Англия — страна, известная своими реформаторскими тенденциями. Ещё в XIV веке Библия была переведена на английский язык Джоном Уиклифом, а его последователи — лолларды — скрытно продолжали существовать на острове и вести свою проповедь. В 1525 году Уильям Тиндейл напечатал свой перевод Нового Завета, что позволило многим желающим ознакомиться с текстом Библии[1]. Однако решающую роль в Реформации в Англии предстояло сыграть другому человеку. Реформацию в Англии можно в полном смысле назвать «Реформацией сверху», так как во главе её стал английский король Генрих VIII.





Предпосылки

Роль Генриха VIII и королевских браков

Генрих VIII вступил на английский трон в 1509 году в возрасте 17 лет. В июне 1509 года, сразу после коронации в день солнцестояния, он заключил династический брак с Екатериной Арагонской, вдовой своего брата Артура. В отличие от отца, скрытного и консервативного, молодой Генрих казался воплощением рыцарства и общительности. Он был католиком и посещал до пяти месс в день (исключая время охотничьего сезона). Он обладал «мощным, но не оригинальным» умом, и не расставался с советниками, находясь под их влиянием. На него тем самым влиял любой, кто рассказывал ему свои идеи[2].

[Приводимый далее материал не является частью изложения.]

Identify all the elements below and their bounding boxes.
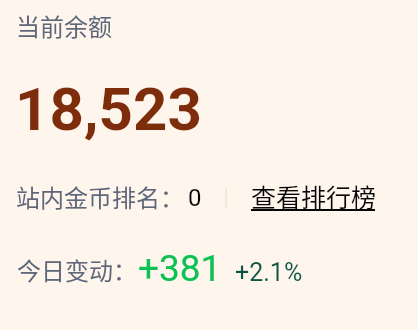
staticText: +2.1%: [235, 258, 303, 287]
staticText: 今日变动：: [17, 252, 137, 287]
staticText: 0: [188, 184, 202, 212]
staticText: 当前余额: [16, 8, 112, 43]
staticText: 站内金币排名：: [16, 179, 184, 214]
staticText: 18,523: [15, 74, 202, 144]
staticText: +381: [138, 247, 222, 290]
staticText: 查看排行榜: [251, 178, 377, 214]
button[interactable]: 查看排行榜: [251, 178, 377, 214]
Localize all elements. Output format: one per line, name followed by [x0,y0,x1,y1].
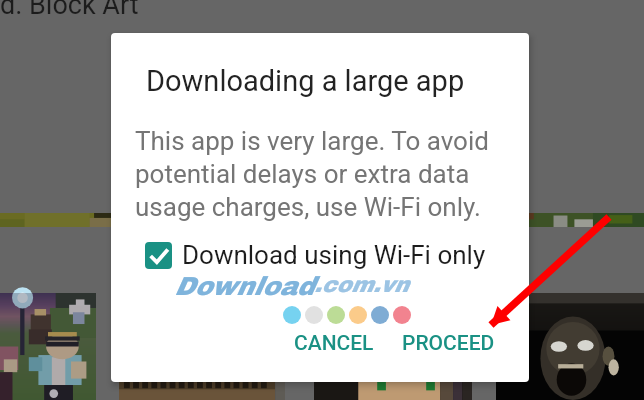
other: Checked [145,242,172,269]
staticText: This app is very large. To avoid potenti… [135,126,489,222]
staticText: d. Block Art [0,0,139,21]
button[interactable]: PROCEED [390,321,507,366]
button[interactable]: CANCEL [282,321,386,366]
button[interactable]: Checked [145,240,486,270]
staticText: .com.vn [314,273,409,297]
staticText: Downloading a large app [146,64,465,98]
staticText: Download [174,272,314,300]
staticText: Download using Wi-Fi only [182,240,486,270]
staticText: CANCEL [294,331,374,356]
staticText: PROCEED [402,331,495,356]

Это способствовало вражде между его молодыми современниками и лордом-канцлером, кардиналом Томасом Уолси. Пока Генрих прислушивался к Уолси, он придерживался католицизма и ничего бы против не сделал: в 1521 году он выступил в защиту католической церкви от обвинений в ереси со стороны Мартина Лютера. Сделал он это в книге, написанной, вероятно, со значительной помощью Томаса Мора, под заглавием В защиту семи таинств, за которую он получил от папы Льва X титул «Защитник веры» (Fidei defensor). (Английские и британские монархи сохранили этот титул до наших дней, даже после того как Англиканская церковь отделилась от католицизма, отчасти потому, что после раскола титул вновь был присвоен, на этот раз парламентом.) Среди врагов Уолси при дворе были те, на кого повлияли идеи лютеранства[3], включая привлекательную и харизматичную Анну Болейн.

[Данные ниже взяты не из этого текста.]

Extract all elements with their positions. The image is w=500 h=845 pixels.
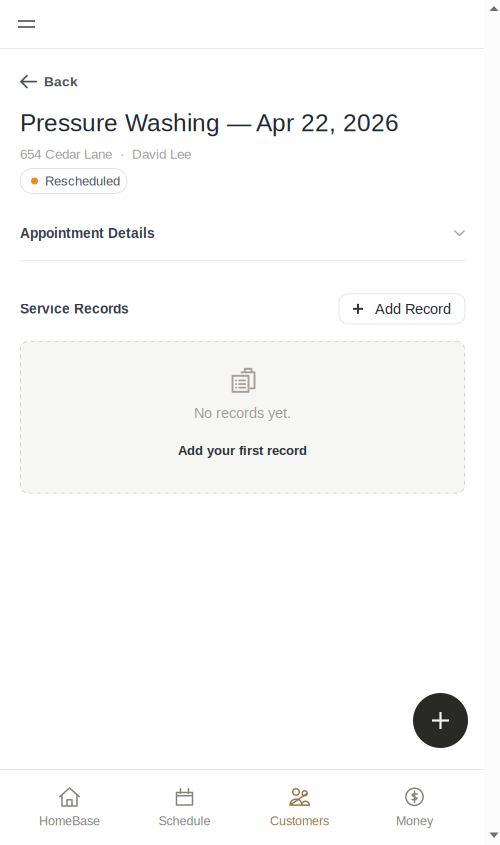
staticText: HomeBase xyxy=(39,814,100,828)
staticText: Add your first record xyxy=(178,443,307,458)
staticText: 654 Cedar Lane · David Lee xyxy=(20,146,191,162)
staticText: Money xyxy=(396,814,433,828)
button[interactable]: Money xyxy=(357,787,472,828)
staticText: Add Record xyxy=(375,301,451,317)
button[interactable]: Customers xyxy=(242,787,357,828)
staticText: No records yet. xyxy=(194,405,291,421)
staticText: Rescheduled xyxy=(45,174,120,188)
staticText: Customers xyxy=(270,814,329,828)
button[interactable]: HomeBase xyxy=(12,787,127,828)
button[interactable]: Add xyxy=(413,693,468,748)
staticText: Appointment Details xyxy=(20,226,155,241)
staticText: Service Records xyxy=(20,301,129,316)
button[interactable]: Back xyxy=(0,49,94,93)
button[interactable]: Schedule xyxy=(127,787,242,828)
staticText: Back xyxy=(44,74,78,89)
button[interactable]: Menu xyxy=(0,8,53,40)
staticText: Schedule xyxy=(158,814,210,828)
button[interactable]: Add Record xyxy=(339,294,465,324)
staticText: Pressure Washing — Apr 22, 2026 xyxy=(20,109,399,136)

Анна была воспитана во Франции королевой Клод, и прибыла к английскому двору в 1522 году как фрейлина королевы Екатерины[3]. К концу 1520-х Генрих решил, что его брак с Екатериной должен быть аннулирован. Все рождавшиеся сыновья умирали в младенчестве, а Генрих хотел иметь сына для продолжения династии Тюдоров.

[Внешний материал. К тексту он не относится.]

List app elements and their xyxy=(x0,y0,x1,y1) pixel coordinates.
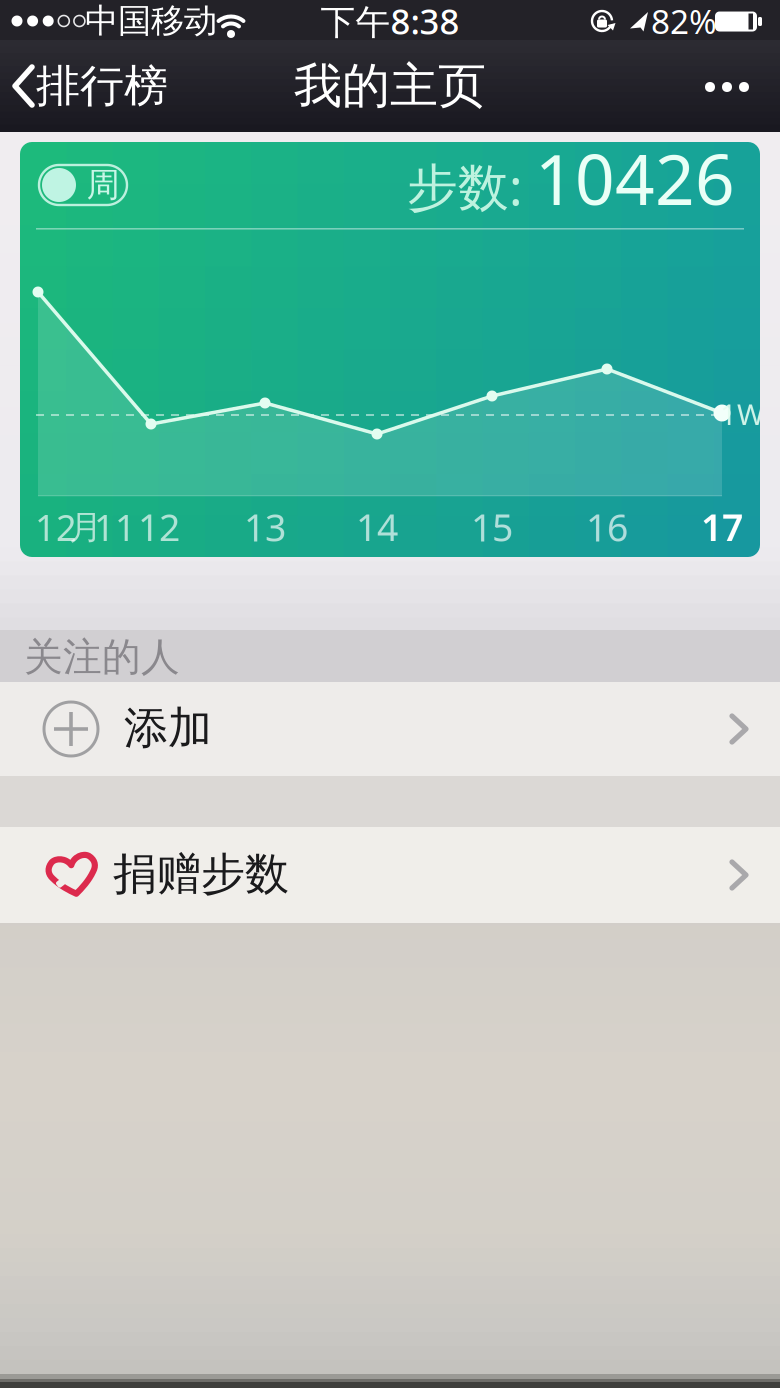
button[interactable]: 更多 xyxy=(687,57,767,117)
staticText: 11 xyxy=(94,503,136,551)
staticText: 月 xyxy=(69,507,102,548)
button[interactable]: 返回排行榜 xyxy=(0,42,200,130)
staticText: 13 xyxy=(244,502,286,552)
staticText: 排行榜 xyxy=(36,59,168,113)
staticText: 15 xyxy=(471,502,513,552)
staticText: 关注的人 xyxy=(24,633,180,681)
staticText: 我的主页 xyxy=(294,56,486,116)
staticText: 12 xyxy=(138,502,180,552)
staticText: 1W xyxy=(720,394,764,434)
button[interactable]: 添加 xyxy=(0,682,780,776)
staticText: 中国移动 xyxy=(85,0,217,41)
staticText: 步数: xyxy=(407,152,523,220)
button[interactable]: 按周显示 xyxy=(39,165,127,205)
staticText: 10426 xyxy=(535,132,735,224)
staticText: 82% xyxy=(651,0,717,43)
staticText: 下午8:38 xyxy=(320,0,460,44)
staticText: 添加 xyxy=(124,701,212,755)
staticText: 16 xyxy=(586,502,628,552)
staticText: 周 xyxy=(86,164,120,205)
button[interactable]: 捐赠步数 xyxy=(0,827,780,923)
staticText: 14 xyxy=(356,502,398,552)
staticText: 12 xyxy=(35,503,77,551)
staticText: 捐赠步数 xyxy=(113,847,289,901)
staticText: 17 xyxy=(701,502,743,552)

Отец Генриха (Генрих VII) взошёл на престол после окончания гражданской войны между претендентами на корону Англии. Генрих хотел избежать неопределённости порядка наследования, приведшей к той войне[4]. Единственным выжившим ребёнком Екатерины была принцесса Мария.

Генрих объявил, что наследник мужского пола не рождался, потому что брак был «омрачён в глазах Бога»[5]. Екатерина была женой его покойного брата, и следовательно женитьба на ней Генриха противоречила библейским учениям (Лев. 20:21); перед свадьбой нужно было получить разрешение от Юлия II[6]. Генрих утверждал, что этого не было сделано, и поэтому брак никогда не был в силе. В 1527 году Генрих попросил Климента VII аннулировать брак, но папа отказался. Климент находился под влиянием императора Священной Римской империи Карла V, чьи войска в начале того же года разграбили Рим и некоторое время держали Папу в плену[7][8].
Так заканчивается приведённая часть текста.